* **Extracted page text data**:

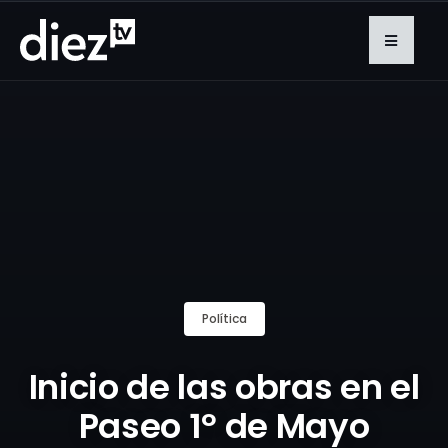
Política
Inicio de las obras en el
Paseo 1º de Mayo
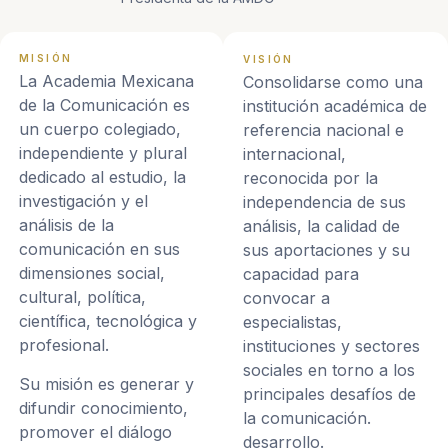
MISIÓN
VISIÓN
La Academia Mexicana
Consolidarse como una
de la Comunicación es
institución académica de
un cuerpo colegiado,
referencia nacional e
independiente y plural
internacional,
dedicado al estudio, la
reconocida por la
investigación y el
independencia de sus
análisis de la
análisis, la calidad de
comunicación en sus
sus aportaciones y su
dimensiones social,
capacidad para
cultural, política,
convocar a
científica, tecnológica y
especialistas,
profesional.
instituciones y sectores
sociales en torno a los
Su misión es generar y
principales desafíos de
difundir conocimiento,
la comunicación.
promover el diálogo
desarrollo.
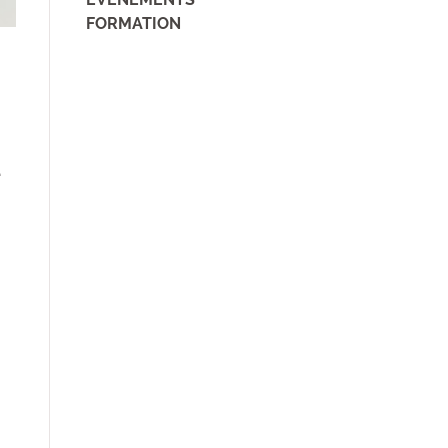
FORMATION
é
n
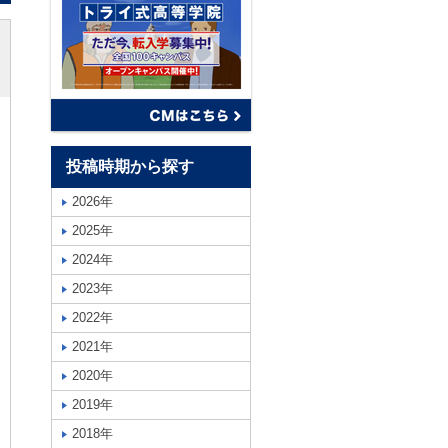
投稿時期から探す
2026年
2025年
2024年
2023年
2022年
2021年
2020年
2019年
2018年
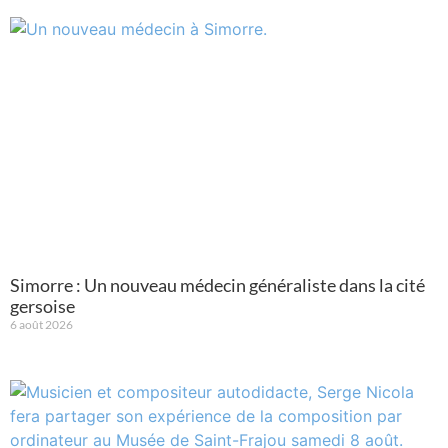
Simorre : Un nouveau médecin généraliste dans la cité
gersoise
6 août 2026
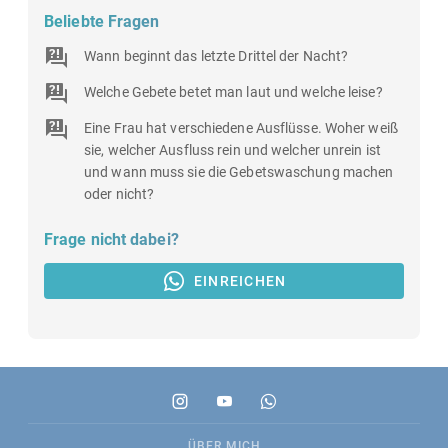
Beliebte Fragen
Wann beginnt das letzte Drittel der Nacht?
Welche Gebete betet man laut und welche leise?
Eine Frau hat verschiedene Ausflüsse. Woher weiß
sie, welcher Ausfluss rein und welcher unrein ist
und wann muss sie die Gebetswaschung machen
oder nicht?
Frage nicht dabei?
EINREICHEN
ÜBER MICH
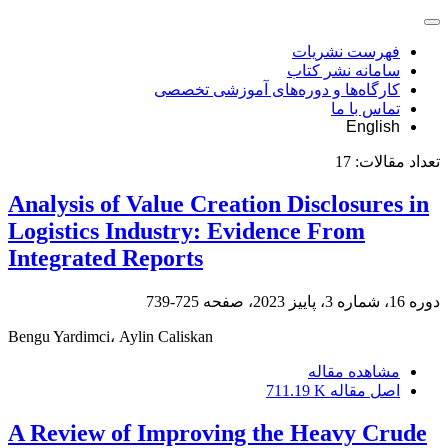
فهرست نشریات
سامانه نشر کتاب
کارگاه‌ها و دوره‌های آموزشی تخصصی
تماس با ما
English
تعداد مقالات:
17
Analysis of Value Creation Disclosures in
Logistics Industry: Evidence From
Integrated Reports
دوره 16، شماره 3، پاییز 2023، صفحه
725-739
Bengu Yardimci، Aylin Caliskan
مشاهده مقاله
اصل مقاله
711.19 K
A Review of Improving the Heavy Crude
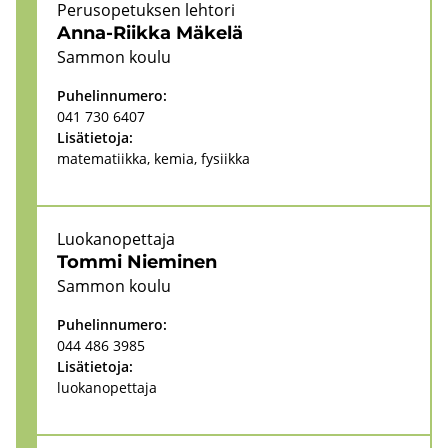
Pe­rus­o­pe­tuk­sen leh­to­ri
Anna-​Riikka Mä­ke­lä
Sam­mon koulu
Pu­he­lin­nu­me­ro:
041 730 6407
Li­sä­tie­to­ja:
ma­te­ma­tiik­ka, kemia, fy­siik­ka
Luo­kan­opet­ta­ja
Tommi Nie­mi­nen
Sam­mon koulu
Pu­he­lin­nu­me­ro:
044 486 3985
Li­sä­tie­to­ja:
luo­kan­opet­ta­ja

* **Exercise description**:
In the answer, give only the lines from the top of the data above through the line with "کارگاه‌ها و دوره‌های آموزشی تخصصی", reproduced exactly; no picture may appear.

* **Finished task**:
Política
Inicio de las obras en el
Paseo 1º de Mayo
MISIÓN
VISIÓN
La Academia Mexicana
Consolidarse como una
de la Comunicación es
institución académica de
un cuerpo colegiado,
referencia nacional e
independiente y plural
internacional,
dedicado al estudio, la
reconocida por la
investigación y el
independencia de sus
análisis de la
análisis, la calidad de
comunicación en sus
sus aportaciones y su
dimensiones social,
capacidad para
cultural, política,
convocar a
científica, tecnológica y
especialistas,
profesional.
instituciones y sectores
sociales en torno a los
Su misión es generar y
principales desafíos de
difundir conocimiento,
la comunicación.
promover el diálogo
desarrollo.
FORMATION
é
n
投稿時期から探す
2026年
2025年
2024年
2023年
2022年
2021年
2020年
2019年
2018年
Simorre : Un nouveau médecin généraliste dans la cité
gersoise
6 août 2026
Beliebte Fragen
Wann beginnt das letzte Drittel der Nacht?
Welche Gebete betet man laut und welche leise?
Eine Frau hat verschiedene Ausflüsse. Woher weiß
sie, welcher Ausfluss rein und welcher unrein ist
und wann muss sie die Gebetswaschung machen
oder nicht?
Frage nicht dabei?
EINREICHEN
ÜBER MICH
فهرست نشریات
سامانه نشر کتاب
کارگاه‌ها و دوره‌های آموزشی تخصصی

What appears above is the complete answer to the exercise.